Through this project, we’ve demonstrated that Ruby, typically known for web development, is entirely capable of supporting machine learning concepts when paired with the right gems like numo-narray. While it lacks the vast ML ecosystem of Python, it makes up for it in elegance, readability, and ease of use—perfect for experimentation and teaching.

We started by creating a corpus and designing a basic character-level tokenizer, which introduced the concept of mapping symbols (characters) to numeric indices and back—essential for feeding text into a neural network. From there, we constructed a minimal neural architecture that mimicked a simple recurrent neural network (RNN), implemented the forward pass logic, and measured loss to get feedback on how well the model was learning the sequence relationships.

Even without full backpropagation, our model could still generate plausible sequences of text based on learned character patterns. This shows that even a naive implementation can capture basic sequential dependencies and generate coherent (if simple) outputs. For beginners or those transitioning into AI, this kind of learning-by-building approach is far more impactful than simply calling APIs.

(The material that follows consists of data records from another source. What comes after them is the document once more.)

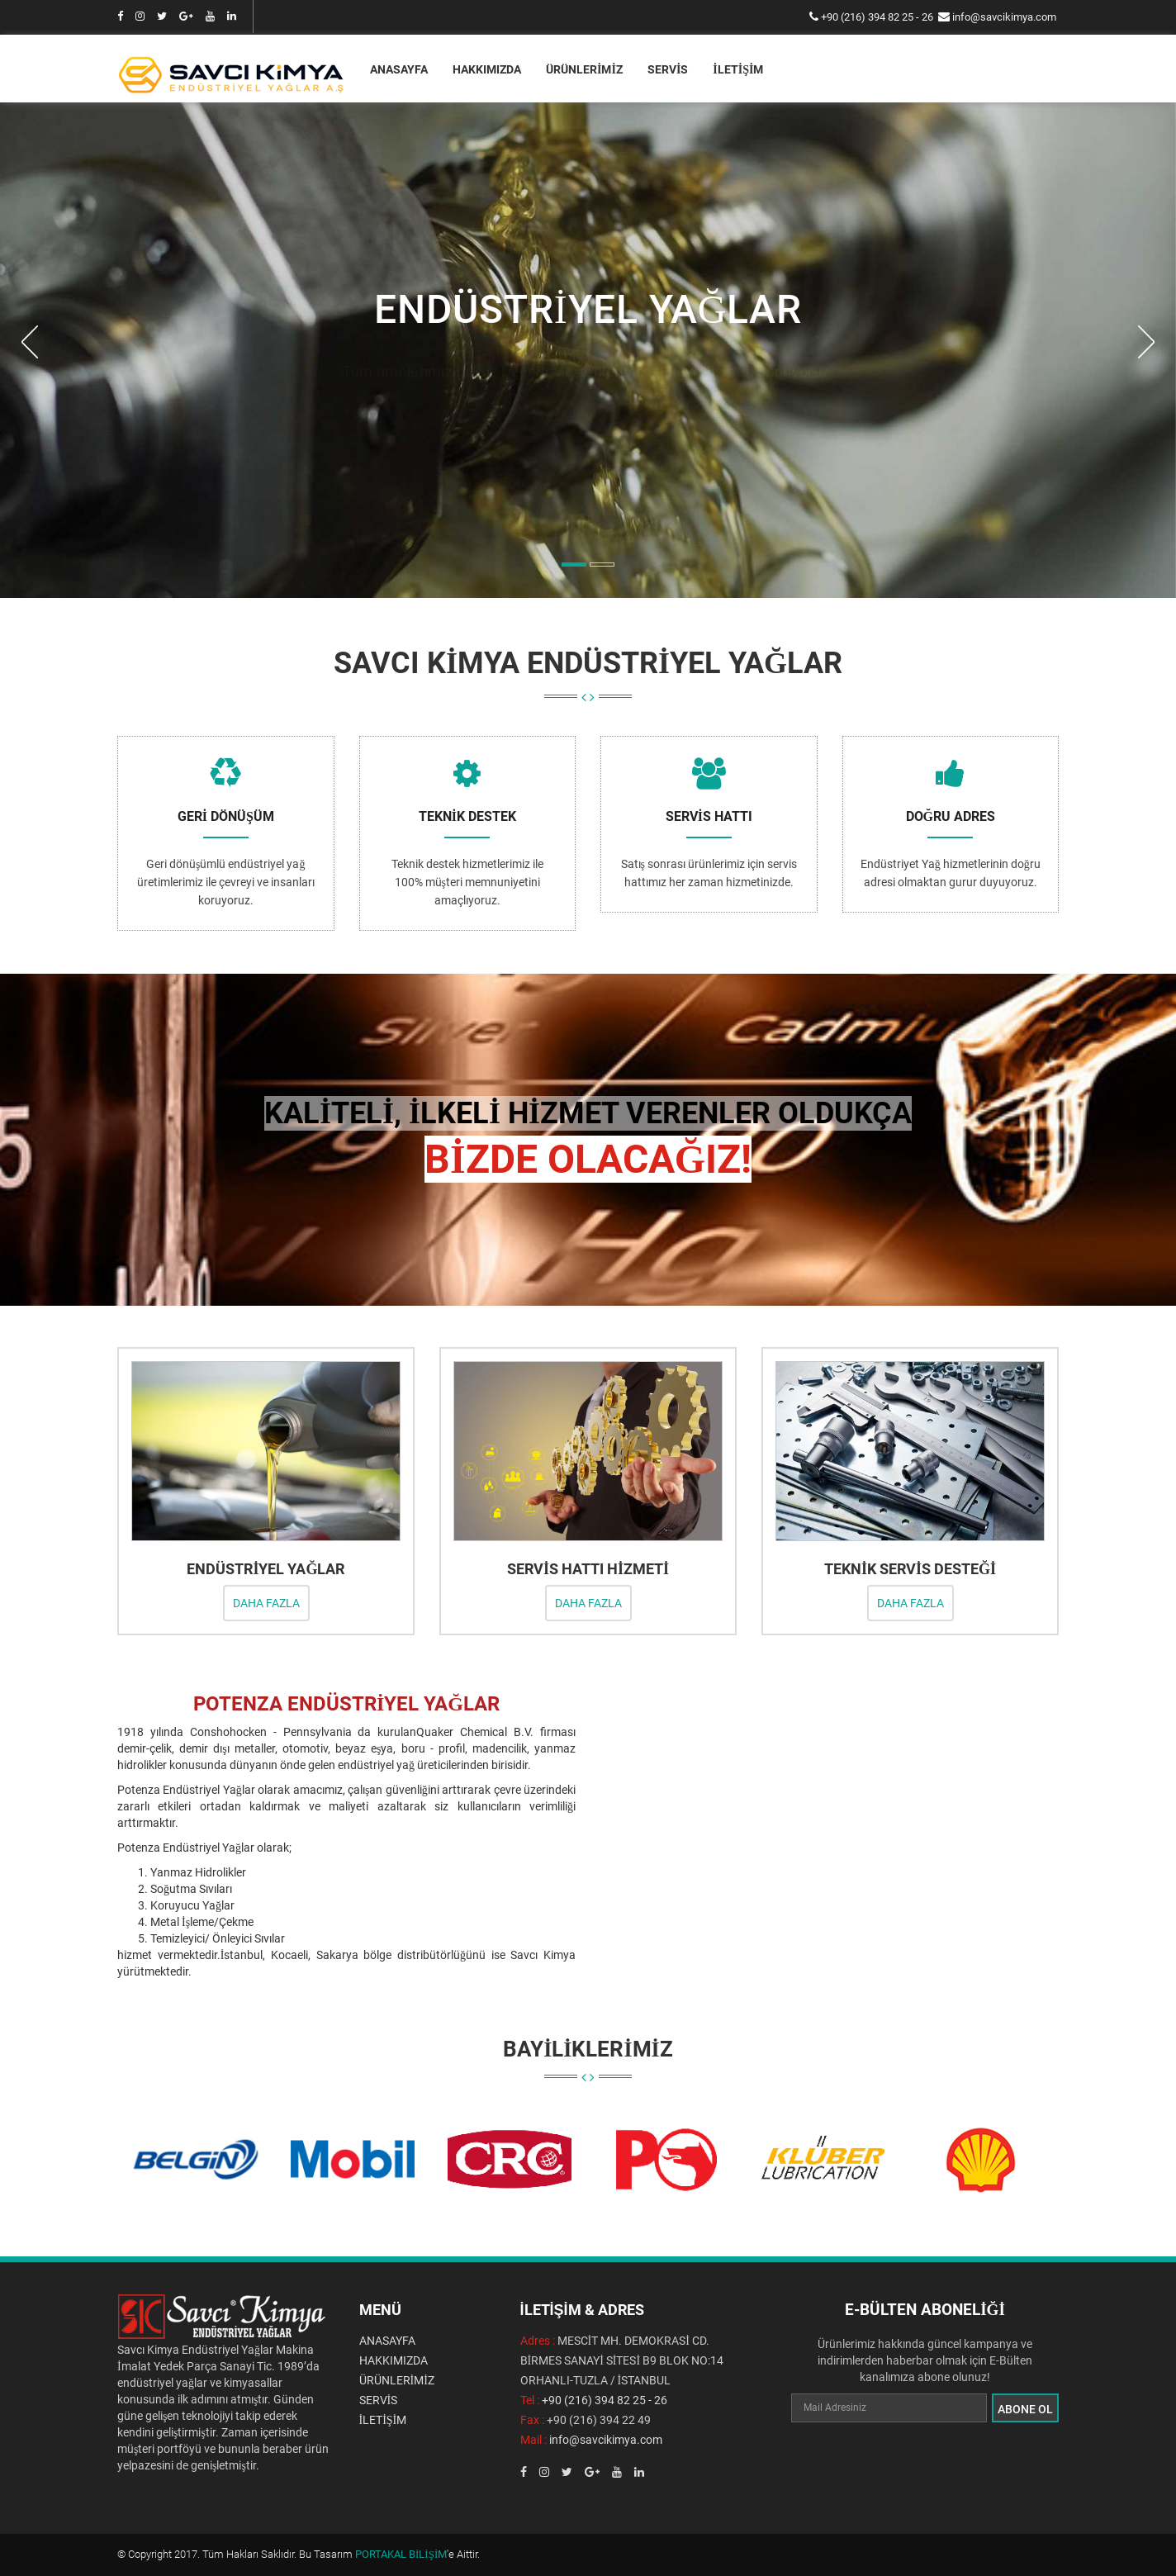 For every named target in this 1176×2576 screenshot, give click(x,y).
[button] (29, 461)
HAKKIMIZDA (487, 69)
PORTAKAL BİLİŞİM (401, 2552)
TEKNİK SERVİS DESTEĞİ (910, 1568)
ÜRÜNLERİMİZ (584, 69)
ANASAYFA (399, 69)
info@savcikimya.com (1004, 17)
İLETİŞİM (738, 69)
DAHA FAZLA (266, 1602)
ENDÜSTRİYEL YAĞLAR (265, 1568)
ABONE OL (1025, 2407)
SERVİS (667, 69)
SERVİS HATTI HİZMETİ (588, 1568)
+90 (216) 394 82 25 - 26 (877, 17)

Integrating the model into a Ruby on Rails application added a valuable dimension to this project. It transformed a standalone script into an interactive tool that can be accessed through a web interface or RESTful API. This is particularly useful for anyone who wants to build ML-backed products or prototypes directly in Ruby without switching stacks. Rails’ MVC architecture makes it easy to manage user input, store model data, and present generated text—all within a structured and scalable framework.

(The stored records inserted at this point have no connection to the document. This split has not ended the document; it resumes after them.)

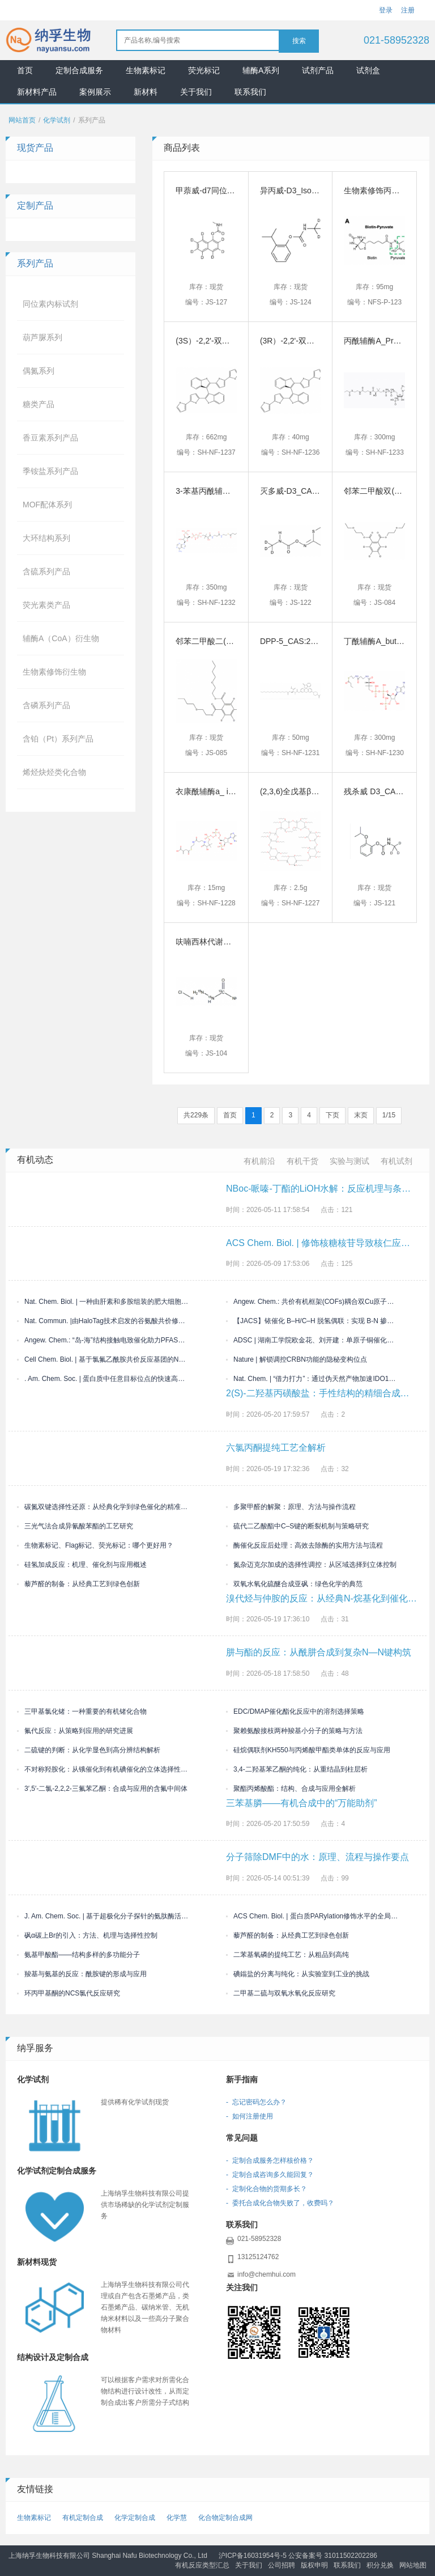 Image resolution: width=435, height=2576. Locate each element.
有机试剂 (396, 1161)
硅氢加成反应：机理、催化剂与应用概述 (82, 1565)
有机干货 (302, 1161)
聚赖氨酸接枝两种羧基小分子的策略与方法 (294, 1731)
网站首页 (22, 120)
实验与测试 (349, 1161)
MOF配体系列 (47, 504)
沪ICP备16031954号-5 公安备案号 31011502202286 (298, 2556)
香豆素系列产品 (50, 437)
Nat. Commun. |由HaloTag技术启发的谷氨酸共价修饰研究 (103, 1321)
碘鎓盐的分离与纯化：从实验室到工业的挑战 (297, 1974)
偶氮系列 (38, 370)
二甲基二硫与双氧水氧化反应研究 (280, 1993)
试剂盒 (368, 70)
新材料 (145, 91)
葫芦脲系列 (42, 337)
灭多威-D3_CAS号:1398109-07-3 (318, 490)
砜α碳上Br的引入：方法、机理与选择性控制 (87, 1935)
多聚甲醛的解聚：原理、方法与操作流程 (291, 1507)
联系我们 (250, 91)
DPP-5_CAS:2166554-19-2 (308, 641)
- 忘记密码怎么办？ (256, 2102)
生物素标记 (145, 70)
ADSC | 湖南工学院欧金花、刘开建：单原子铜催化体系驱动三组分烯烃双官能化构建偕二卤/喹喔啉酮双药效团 (312, 1340)
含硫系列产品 (46, 571)
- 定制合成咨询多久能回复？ (270, 2175)
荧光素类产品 (46, 604)
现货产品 (35, 147)
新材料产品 (37, 91)
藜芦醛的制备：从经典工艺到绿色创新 (78, 1584)
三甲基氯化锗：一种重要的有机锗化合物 (82, 1711)
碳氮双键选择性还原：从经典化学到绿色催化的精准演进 (103, 1507)
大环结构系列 (46, 538)
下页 (332, 1115)
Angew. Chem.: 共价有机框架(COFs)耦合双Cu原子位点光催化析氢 (312, 1302)
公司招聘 (281, 2565)
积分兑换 (380, 2565)
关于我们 (196, 91)
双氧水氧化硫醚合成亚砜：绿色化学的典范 (294, 1584)
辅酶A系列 (260, 70)
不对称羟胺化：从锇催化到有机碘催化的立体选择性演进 (103, 1769)
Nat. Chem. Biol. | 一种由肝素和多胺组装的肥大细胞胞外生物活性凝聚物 (103, 1302)
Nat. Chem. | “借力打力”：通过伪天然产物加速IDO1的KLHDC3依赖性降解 (312, 1379)
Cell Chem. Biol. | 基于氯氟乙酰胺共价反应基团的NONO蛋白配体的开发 (103, 1359)
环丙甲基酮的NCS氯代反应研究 (68, 1993)
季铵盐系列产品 (50, 471)
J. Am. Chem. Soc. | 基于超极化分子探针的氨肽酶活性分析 (103, 1916)
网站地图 (413, 2565)
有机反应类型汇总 (202, 2565)
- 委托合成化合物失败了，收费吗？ (280, 2203)
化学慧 (177, 2518)
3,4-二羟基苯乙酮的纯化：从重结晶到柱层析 (297, 1769)
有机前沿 (259, 1161)
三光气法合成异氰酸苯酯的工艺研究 (75, 1526)
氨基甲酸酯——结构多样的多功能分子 (78, 1955)
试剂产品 (318, 70)
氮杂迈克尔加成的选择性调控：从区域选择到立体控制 (311, 1565)
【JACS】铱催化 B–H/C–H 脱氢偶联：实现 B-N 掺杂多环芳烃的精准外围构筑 (312, 1321)
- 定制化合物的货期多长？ (266, 2189)
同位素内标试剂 (50, 303)
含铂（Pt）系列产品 (58, 738)
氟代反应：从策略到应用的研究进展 (75, 1731)
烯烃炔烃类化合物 (54, 772)
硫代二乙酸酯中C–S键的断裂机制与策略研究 (297, 1526)
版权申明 (314, 2565)
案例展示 (95, 91)
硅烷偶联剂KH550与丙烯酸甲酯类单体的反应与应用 (308, 1750)
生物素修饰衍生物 (54, 671)
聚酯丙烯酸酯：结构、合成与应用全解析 (291, 1789)
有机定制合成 (82, 2518)
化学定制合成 (134, 2518)
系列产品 (35, 263)
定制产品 (35, 205)
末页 (361, 1115)
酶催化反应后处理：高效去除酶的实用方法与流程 (304, 1545)
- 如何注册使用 (249, 2116)
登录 (386, 10)
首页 (25, 70)
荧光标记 (204, 70)
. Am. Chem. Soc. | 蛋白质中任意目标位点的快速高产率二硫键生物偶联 (103, 1379)
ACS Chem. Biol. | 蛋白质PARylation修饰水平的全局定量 (312, 1916)
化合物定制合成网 (225, 2518)
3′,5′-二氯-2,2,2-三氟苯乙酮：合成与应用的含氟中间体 (102, 1789)
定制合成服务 (79, 70)
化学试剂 (56, 120)
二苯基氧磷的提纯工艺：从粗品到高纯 (287, 1955)
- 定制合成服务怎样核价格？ (270, 2160)
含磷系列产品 (46, 705)
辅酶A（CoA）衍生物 (61, 638)
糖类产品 (38, 404)
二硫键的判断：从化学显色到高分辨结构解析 (88, 1750)
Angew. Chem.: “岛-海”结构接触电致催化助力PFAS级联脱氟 (103, 1340)
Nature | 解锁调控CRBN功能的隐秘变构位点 (296, 1359)
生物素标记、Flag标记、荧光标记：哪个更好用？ (95, 1545)
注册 (408, 10)
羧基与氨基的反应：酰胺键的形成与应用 (82, 1974)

Looking forward, this project can be extended in many exciting ways. For example:

  • Backpropagation & Training Loops: Implementing a full backpropagation through time (BPTT) would allow the model to actually learn and improve over epochs, minimizing the prediction error systematically.

  • Word-Level Modeling: By switching from characters to words, you could scale the model to generate grammatically richer and semantically meaningful sentences.

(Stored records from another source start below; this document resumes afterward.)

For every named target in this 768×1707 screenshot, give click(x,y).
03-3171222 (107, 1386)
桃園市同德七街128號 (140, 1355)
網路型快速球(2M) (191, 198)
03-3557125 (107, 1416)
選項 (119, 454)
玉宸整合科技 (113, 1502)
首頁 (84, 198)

  • Persistent Model State: Saving weights and training states to the database would enable continued training across sessions or deployment to production environments.

  • Interactive Front-End: Using Rails’ Hotwire or StimulusJS to create real-time interfaces for generating and editing text would make your TLM much more engaging and responsive.

  • Deployable API: The model could be wrapped in a Rails API-only app and served to other applications or devices—perhaps even as a microservice within a larger ecosystem.

From an educational standpoint, this project demonstrates how machine learning concepts can transcend the typical Python ecosystem. It opens the door for Ruby developers who are curious about AI but hesitant to dive into a completely new language or stack. By lowering that barrier, we make ML more accessible and less intimidating.

In summary, building a Tiny Language Model in Ruby on Rails is not just a programming exercise—it’s a multidisciplinary journey. It merges natural language processing, numerical computing, neural network architecture, and full-stack web development into one cohesive experience. Whether you’re a Rubyist wanting to dabble in AI, a student looking to understand the math behind language models, or a maker who just loves building cool things from the ground up—this project offers the perfect launchpad.